Profit was $23 million in the year ended Sept. 30 from about $62 million a year earlier, its accounts show. Sales rose 34 percent to $1.1 billion while cost of sales gained about 44 percent.
Open Country didn't disclose volume figures in its public annual accounts but chair Laurie Margrain said it was up on a year ago.
"We have more market share, more farmers supplying us," he said. "We've got more of the market than a year ago and hugely more than 10 years ago."

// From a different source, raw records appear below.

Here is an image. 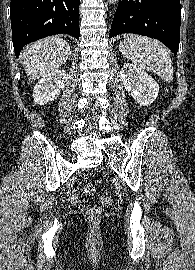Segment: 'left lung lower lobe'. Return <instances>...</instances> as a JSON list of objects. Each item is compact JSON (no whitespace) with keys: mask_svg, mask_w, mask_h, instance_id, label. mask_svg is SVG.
Returning a JSON list of instances; mask_svg holds the SVG:
<instances>
[{"mask_svg":"<svg viewBox=\"0 0 195 270\" xmlns=\"http://www.w3.org/2000/svg\"><path fill=\"white\" fill-rule=\"evenodd\" d=\"M180 0H119L109 38L135 33L160 40L173 53L180 42Z\"/></svg>","mask_w":195,"mask_h":270,"instance_id":"left-lung-lower-lobe-1","label":"left lung lower lobe"}]
</instances>
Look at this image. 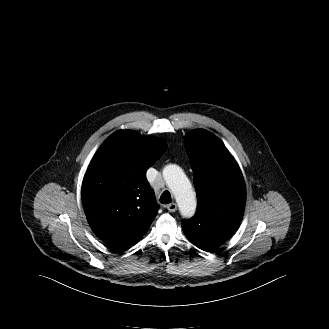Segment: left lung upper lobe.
Masks as SVG:
<instances>
[{
	"instance_id": "1",
	"label": "left lung upper lobe",
	"mask_w": 329,
	"mask_h": 329,
	"mask_svg": "<svg viewBox=\"0 0 329 329\" xmlns=\"http://www.w3.org/2000/svg\"><path fill=\"white\" fill-rule=\"evenodd\" d=\"M185 148L194 171L198 205L196 215L181 223L184 234L192 243L230 236L242 220L246 202L237 162L221 140L206 130L189 132Z\"/></svg>"
}]
</instances>
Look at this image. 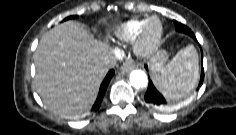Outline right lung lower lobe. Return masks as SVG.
I'll return each instance as SVG.
<instances>
[{
  "label": "right lung lower lobe",
  "mask_w": 236,
  "mask_h": 135,
  "mask_svg": "<svg viewBox=\"0 0 236 135\" xmlns=\"http://www.w3.org/2000/svg\"><path fill=\"white\" fill-rule=\"evenodd\" d=\"M113 75H114V70H110L108 72V74L106 75L104 81L101 84L97 100H96V102L94 103V105L92 107V111H96L100 107L102 99H103L104 94L106 92V89L108 87V84H109V82H110Z\"/></svg>",
  "instance_id": "1"
}]
</instances>
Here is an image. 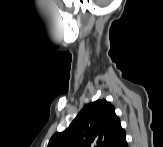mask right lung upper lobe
<instances>
[{
	"label": "right lung upper lobe",
	"instance_id": "right-lung-upper-lobe-1",
	"mask_svg": "<svg viewBox=\"0 0 163 147\" xmlns=\"http://www.w3.org/2000/svg\"><path fill=\"white\" fill-rule=\"evenodd\" d=\"M124 135L114 106L103 99L85 105L66 130L51 137L48 147H112Z\"/></svg>",
	"mask_w": 163,
	"mask_h": 147
}]
</instances>
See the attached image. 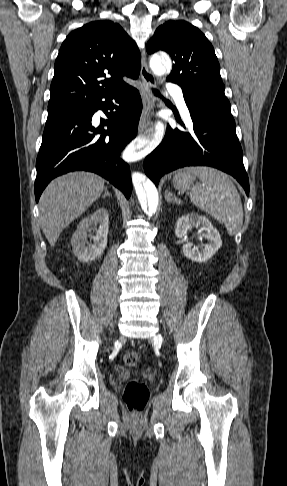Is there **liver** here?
Wrapping results in <instances>:
<instances>
[{
	"instance_id": "liver-1",
	"label": "liver",
	"mask_w": 287,
	"mask_h": 486,
	"mask_svg": "<svg viewBox=\"0 0 287 486\" xmlns=\"http://www.w3.org/2000/svg\"><path fill=\"white\" fill-rule=\"evenodd\" d=\"M105 180L89 172H72L54 179L39 201L41 228L50 246L60 233L102 194Z\"/></svg>"
}]
</instances>
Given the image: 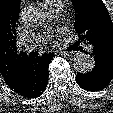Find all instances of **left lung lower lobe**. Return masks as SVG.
<instances>
[{
    "mask_svg": "<svg viewBox=\"0 0 113 113\" xmlns=\"http://www.w3.org/2000/svg\"><path fill=\"white\" fill-rule=\"evenodd\" d=\"M91 45L95 66L91 72L77 74L76 80L82 89L93 92L105 88L113 78V50L97 43Z\"/></svg>",
    "mask_w": 113,
    "mask_h": 113,
    "instance_id": "obj_1",
    "label": "left lung lower lobe"
}]
</instances>
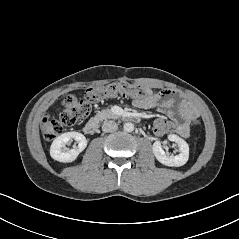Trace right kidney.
Returning <instances> with one entry per match:
<instances>
[{
  "instance_id": "ca27d5eb",
  "label": "right kidney",
  "mask_w": 239,
  "mask_h": 239,
  "mask_svg": "<svg viewBox=\"0 0 239 239\" xmlns=\"http://www.w3.org/2000/svg\"><path fill=\"white\" fill-rule=\"evenodd\" d=\"M70 140H75L78 143L77 147L67 150L66 144ZM87 146V140L85 136L79 132H67L63 133L52 142L50 147V155L54 160L59 162H73L80 152H82Z\"/></svg>"
}]
</instances>
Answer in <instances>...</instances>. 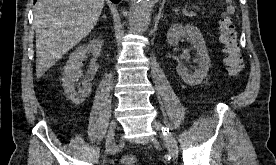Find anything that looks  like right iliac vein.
Segmentation results:
<instances>
[{
	"label": "right iliac vein",
	"mask_w": 276,
	"mask_h": 165,
	"mask_svg": "<svg viewBox=\"0 0 276 165\" xmlns=\"http://www.w3.org/2000/svg\"><path fill=\"white\" fill-rule=\"evenodd\" d=\"M116 128V123L114 121L110 124V131L107 136V151H111L115 148L114 144V130Z\"/></svg>",
	"instance_id": "63e3f726"
}]
</instances>
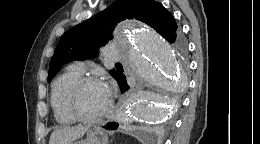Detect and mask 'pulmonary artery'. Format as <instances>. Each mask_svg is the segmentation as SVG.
Instances as JSON below:
<instances>
[{"mask_svg": "<svg viewBox=\"0 0 260 144\" xmlns=\"http://www.w3.org/2000/svg\"><path fill=\"white\" fill-rule=\"evenodd\" d=\"M104 55L110 60V61H117L122 59V55L118 52V50L112 46L105 47L103 49ZM73 67L80 72L85 71V66L82 62H76Z\"/></svg>", "mask_w": 260, "mask_h": 144, "instance_id": "1", "label": "pulmonary artery"}]
</instances>
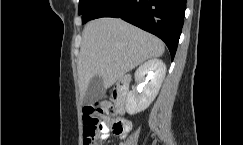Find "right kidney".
Here are the masks:
<instances>
[{
	"instance_id": "obj_1",
	"label": "right kidney",
	"mask_w": 243,
	"mask_h": 145,
	"mask_svg": "<svg viewBox=\"0 0 243 145\" xmlns=\"http://www.w3.org/2000/svg\"><path fill=\"white\" fill-rule=\"evenodd\" d=\"M166 75V65L160 59H150L135 72V80L142 89L140 95L130 91L126 100V111L134 115L144 111L156 98ZM150 80V81H149Z\"/></svg>"
}]
</instances>
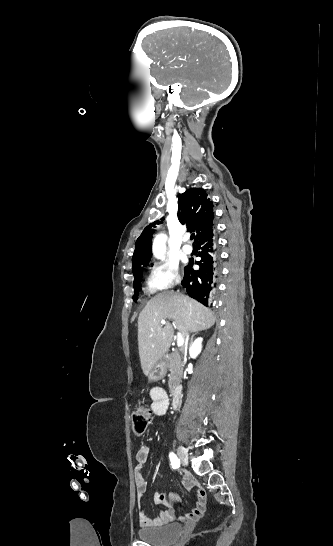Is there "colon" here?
I'll return each instance as SVG.
<instances>
[{
    "label": "colon",
    "instance_id": "5ec220e1",
    "mask_svg": "<svg viewBox=\"0 0 333 546\" xmlns=\"http://www.w3.org/2000/svg\"><path fill=\"white\" fill-rule=\"evenodd\" d=\"M152 411L137 407L132 413V430L136 436H142L152 421Z\"/></svg>",
    "mask_w": 333,
    "mask_h": 546
}]
</instances>
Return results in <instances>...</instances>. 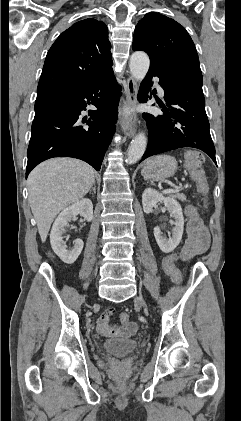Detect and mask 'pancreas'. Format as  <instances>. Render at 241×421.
Returning a JSON list of instances; mask_svg holds the SVG:
<instances>
[{"mask_svg":"<svg viewBox=\"0 0 241 421\" xmlns=\"http://www.w3.org/2000/svg\"><path fill=\"white\" fill-rule=\"evenodd\" d=\"M171 196L179 199L180 201H186V196L184 194L176 193V194H172Z\"/></svg>","mask_w":241,"mask_h":421,"instance_id":"obj_1","label":"pancreas"}]
</instances>
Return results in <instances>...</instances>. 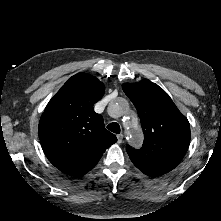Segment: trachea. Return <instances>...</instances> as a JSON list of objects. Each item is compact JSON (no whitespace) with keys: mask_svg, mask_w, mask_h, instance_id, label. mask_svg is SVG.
<instances>
[{"mask_svg":"<svg viewBox=\"0 0 221 221\" xmlns=\"http://www.w3.org/2000/svg\"><path fill=\"white\" fill-rule=\"evenodd\" d=\"M107 129L110 130V131L113 132V133H116V134H119V133H120V126H119V124L116 123V122L110 123V124L107 126Z\"/></svg>","mask_w":221,"mask_h":221,"instance_id":"3493384b","label":"trachea"}]
</instances>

Open Country is 76.6 percent owned by diversified agribusiness Talley's Group, slightly up on a year earlier and reflecting a share sale to Talley's by a small shareholder. The dairy company is forecasting a milk price payout for the current season of $6.25-$6.55 per kilogram of milk solids. That compares with Fonterra Cooperative Group's $6.40/kgMS. Synlait Milk's forecast is $6.50/kgMS.
"You've got to be competitive on the price you pay for milk," Margrain said. He added that Open Country "has a significant list of farmers who would supply us if we had the capacity." He says global supply and demand are broadly in balance currently.
The accounts show the importance of Olam International, the second-largest shareholder with a 15 percent stake, as a customer. It accounts for almost all of the $231 million of related party sales in the latest year.
Open Country didn't pay a dividend. "We continue to retain all earnings and re-invest in the business," Margrain told BusinessDesk. "We're the most lowly geared dairy company in New Zealand and we continue to invest in stainless steel."
That includes its seventh dryer, under construction at Horotiu.
Founded in 2001 as a rival to dairy giant Fonterra, Open Country's first Waharoa cheese factory started production in 2004 and the company has since expanded throughout the country, building factories in Southland and Whanganui to enable it to source milk from the country's largest dairying regions. In its early stages, the company's focus was on producing commodity products such as whole milk powder, however in recent times it has ramped up production of higher value products.